[Start of section]

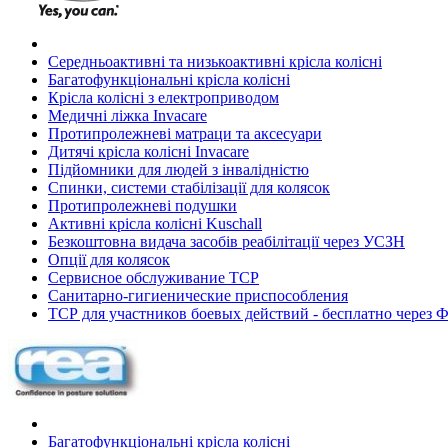
Середньоактивні та низькоактивні крісла колісні
Багатофункціональні крісла колісні
Крісла колісні з електроприводом
Медичні ліжка Invacare
Протипролежневі матраци та аксесуари
Дитячі крісла колісні Invacare
Підйомники для людей з інвалідністю
Спинки, системи стабілізації для колясок
Протипролежневі подушки
Активні крісла колісні Kuschall
Безкоштовна видача засобів реабілітації через УСЗН
Опції для колясок
Сервисное обслуживание ТСР
Санитарно-гигиенические приспособления
ТСР для участников боевых действий - бесплатно через
Багатофункціональні крісла колісні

[End of section]

→ EXERCISE
From the line containing "Підйомники для людей з інвалідністю" to the final line above, output everything. Change nothing and add nothing.

→ YOUR RESPONSE
Підйомники для людей з інвалідністю
Спинки, системи стабілізації для колясок
Протипролежневі подушки
Активні крісла колісні Kuschall
Безкоштовна видача засобів реабілітації через УСЗН
Опції для колясок
Сервисное обслуживание ТСР
Санитарно-гигиенические приспособления
ТСР для участников боевых действий - бесплатно через
Багатофункціональні крісла колісні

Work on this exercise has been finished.